[WHAT THIS TASK INVOLVES] Please state the number of lines in the entries below where the word "bikes" appears. Include nothing else.

Page-level text extractions:
= = =

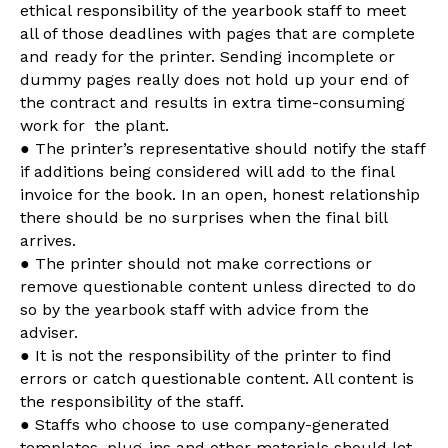
ethical responsibility of the yearbook staff to meet
all of those deadlines with pages that are complete
and ready for the printer. Sending incomplete or
dummy pages really does not hold up your end of
the contract and results in extra time-consuming
work for the plant.
● The printer’s representative should notify the staff
if additions being considered will add to the final
invoice for the book. In an open, honest relationship
there should be no surprises when the final bill
arrives.
● The printer should not make corrections or
remove questionable content unless directed to do
so by the yearbook staff with advice from the
adviser.
● It is not the responsibility of the printer to find
errors or catch questionable content. All content is
the responsibility of the staff.
● Staffs who choose to use company-generated
templates, plug-ins and other materials should let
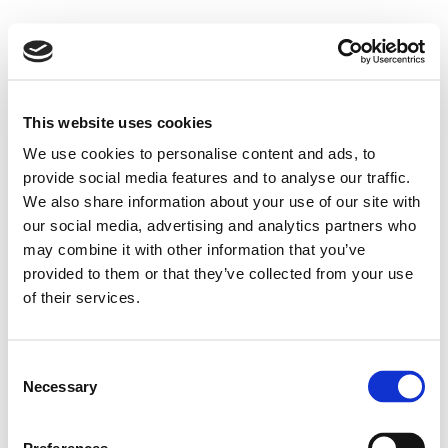
This website uses cookies
We use cookies to personalise content and ads, to
provide social media features and to analyse our traffic.
We also share information about your use of our site with
our social media, advertising and analytics partners who
may combine it with other information that you’ve
provided to them or that they’ve collected from your use
of their services.
Consent
Necessary
Selection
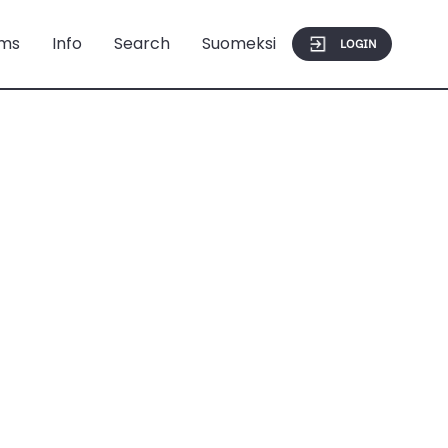
ms
Info
Search
Suomeksi
LOGIN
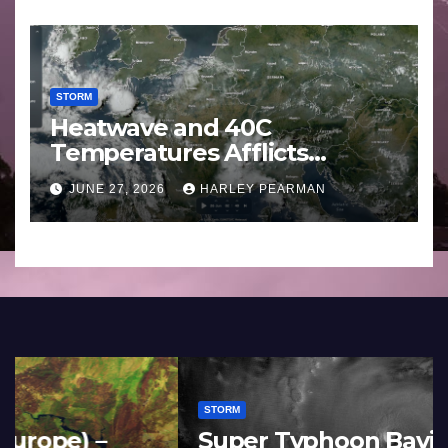
STORM
Heatwave and 40C
Temperatures Afflicts
Western Europe and
JUNE 27, 2026
HARLEY PEARMAN
Southern England – June 23
to 27 2026
STORM
France and Spain (Europe) –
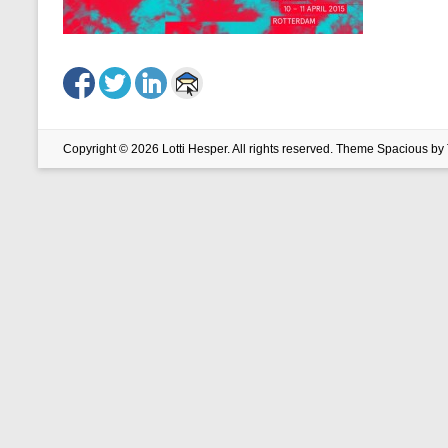
Copyright © 2026
Lotti Hesper
. All rights reserved. Theme
Spacious
by 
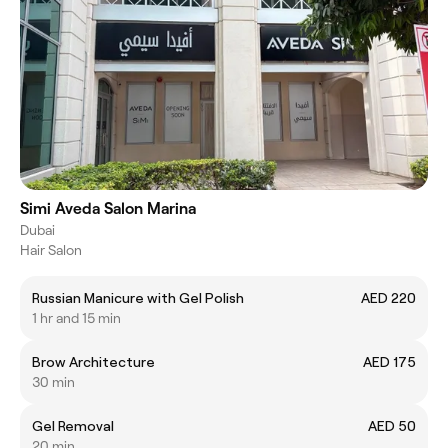
Simi Aveda Salon Marina
Dubai
Hair Salon
Russian Manicure with Gel Polish
AED 220
1 hr and 15 min
Brow Architecture
AED 175
30 min
Gel Removal
AED 50
20 min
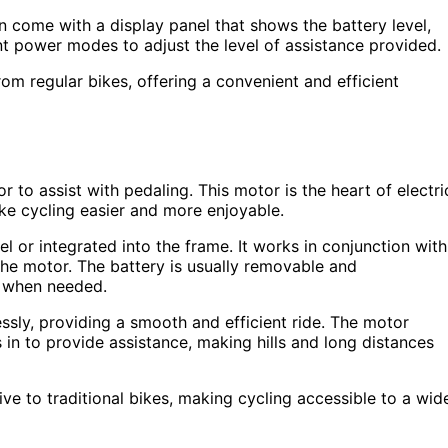
en come with a display panel that shows the battery level,
nt power modes to adjust the level of assistance provided.
om regular bikes, offering a convenient and efficient
 to assist with pedaling. This motor is the heart of electri
ke cycling easier and more enjoyable.
el or integrated into the frame. It works in conjunction with
the motor. The battery is usually removable and
er when needed.
ly, providing a smooth and efficient ride. The motor
 in to provide assistance, making hills and long distances
ive to traditional bikes, making cycling accessible to a wid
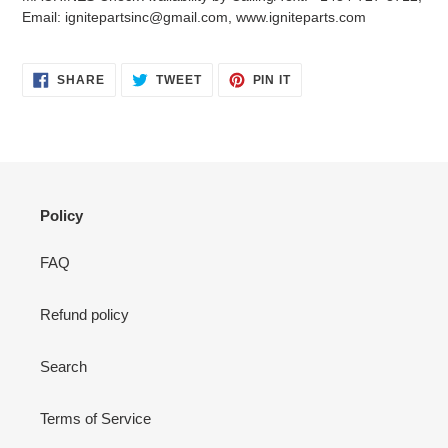
your
Email: ignitepartsinc@gmail.com, www.igniteparts.com
cart
SHARE
TWEET
PIN
SHARE
TWEET
PIN IT
ON
ON
ON
FACEBOOK
TWITTER
PINTEREST
Policy
FAQ
Refund policy
Search
Terms of Service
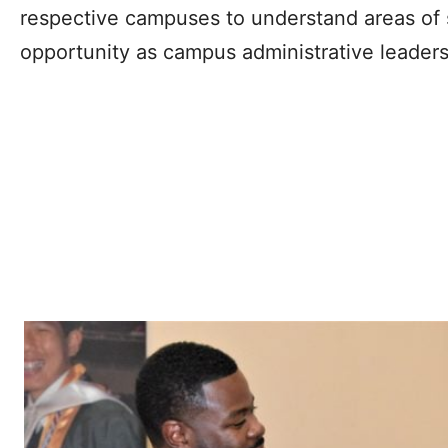
respective campuses to understand areas of s
opportunity as campus administrative leaders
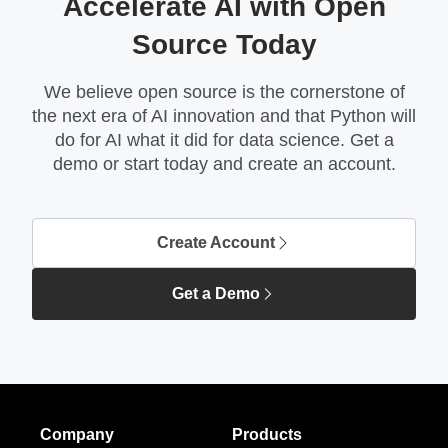
Accelerate AI with Open
Source Today
We believe open source is the cornerstone of
the next era of AI innovation and that Python will
do for AI what it did for data science. Get a
demo or start today and create an account.
Create Account
Get a Demo
Company
Products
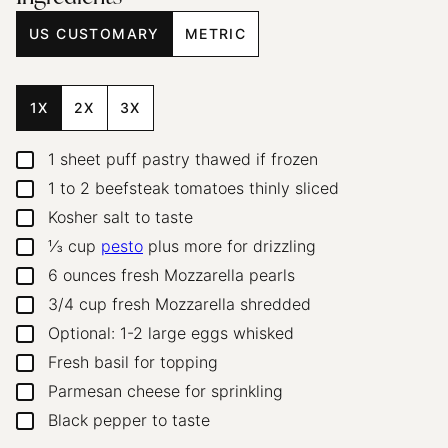
US CUSTOMARY
METRIC
1X
2X
3X
1
sheet puff pastry
thawed if frozen
▢
1 to 2
beefsteak tomatoes
thinly sliced
▢
Kosher salt to taste
▢
⅓
cup
pesto
plus more for drizzling
▢
6
ounces
fresh Mozzarella pearls
▢
3/4
cup
fresh Mozzarella
shredded
▢
Optional: 1-2 large eggs
whisked
▢
Fresh basil
for topping
▢
Parmesan cheese
for sprinkling
▢
Black pepper to taste
▢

= = =

[TASK SOLUTION] 2